PART 1812—ACQUISITION OF COMMERCIAL ITEMS 2. In section 1812.301, paragraph (f)(i)(K) is removed and reserved, and paragraphs (f)(i)(L) and (f)(i)(M) are revised to read as follows:
1812.301 Solicitation provisions and contract clauses for the acquisition of commercial items.

(f)(i) * * *

(L) 1852.228-76, Cross-Waiver of Liability for International Space Station Activities.

(M) 1852.228-78, Cross-Waiver of Liability for Science or Space Exploration Activities unrelated to the International Space Station.

PART 1828—BONDS AND INSURANCE 3. Section 1828.371 is revised to read as follows:
1828.371 Clauses incorporating cross-waivers of liability for International Space Station activities and Science or Space Exploration activities unrelated to the International Space Station.

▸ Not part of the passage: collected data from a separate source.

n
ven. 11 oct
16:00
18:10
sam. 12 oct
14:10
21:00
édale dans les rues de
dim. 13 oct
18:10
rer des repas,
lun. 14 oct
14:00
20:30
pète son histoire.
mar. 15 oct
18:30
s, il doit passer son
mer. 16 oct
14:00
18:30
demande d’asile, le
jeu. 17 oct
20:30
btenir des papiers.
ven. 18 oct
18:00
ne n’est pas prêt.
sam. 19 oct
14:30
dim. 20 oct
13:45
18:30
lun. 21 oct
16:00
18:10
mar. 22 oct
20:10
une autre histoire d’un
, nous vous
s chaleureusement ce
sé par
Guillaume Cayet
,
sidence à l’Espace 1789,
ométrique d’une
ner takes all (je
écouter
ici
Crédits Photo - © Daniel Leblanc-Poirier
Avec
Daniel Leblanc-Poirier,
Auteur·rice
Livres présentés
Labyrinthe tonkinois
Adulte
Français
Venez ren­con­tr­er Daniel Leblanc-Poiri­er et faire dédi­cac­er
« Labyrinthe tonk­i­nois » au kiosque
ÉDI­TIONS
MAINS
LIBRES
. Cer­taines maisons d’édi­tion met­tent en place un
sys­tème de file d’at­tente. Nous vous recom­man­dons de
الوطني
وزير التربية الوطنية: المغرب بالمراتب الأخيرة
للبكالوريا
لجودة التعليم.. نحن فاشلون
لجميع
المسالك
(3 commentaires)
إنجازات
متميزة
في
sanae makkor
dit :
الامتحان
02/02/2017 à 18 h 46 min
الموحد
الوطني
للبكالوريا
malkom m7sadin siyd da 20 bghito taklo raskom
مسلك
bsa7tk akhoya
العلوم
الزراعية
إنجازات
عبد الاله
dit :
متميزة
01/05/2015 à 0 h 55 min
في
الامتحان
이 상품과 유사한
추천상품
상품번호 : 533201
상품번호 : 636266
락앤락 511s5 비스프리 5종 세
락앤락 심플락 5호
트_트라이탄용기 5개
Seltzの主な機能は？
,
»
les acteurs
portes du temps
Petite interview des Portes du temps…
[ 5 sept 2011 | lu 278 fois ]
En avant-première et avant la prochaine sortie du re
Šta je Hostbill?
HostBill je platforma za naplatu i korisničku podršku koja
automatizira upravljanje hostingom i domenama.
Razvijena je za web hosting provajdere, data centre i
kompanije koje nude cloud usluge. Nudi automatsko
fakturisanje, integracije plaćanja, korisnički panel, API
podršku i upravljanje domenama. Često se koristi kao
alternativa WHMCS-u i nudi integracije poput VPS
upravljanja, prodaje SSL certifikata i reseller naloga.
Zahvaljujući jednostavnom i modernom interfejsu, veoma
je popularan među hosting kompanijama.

(a) In contracts covering International Space Station activities, or Science or Space Exploration activities unrelated to the International Space Station that involve a launch, NASA shall require the contractor to agree to waive all claims against any entity or person defined in the clause based on damage arising out of Protected Space Operations. This cross-waiver shall apply only if the person, entity, or property causing the damage is involved in Protected Space Operations and the person, entity, or property damaged is damaged by virtue of its involvement in Protected Space Operations. The cross-waivers will require the contractor to extend the cross-waiver provisions to their subcontractors at any tier and related entities ensuring those subcontractors and related entities also waive all claims against any entity or person defined in the clause for damages arising out of Protected Space Operations. The purpose of the clauses prescribed in this section is to extend the cross-waivers under other agreements to NASA contractors that perform work in support of NASA's obligations under these agreements.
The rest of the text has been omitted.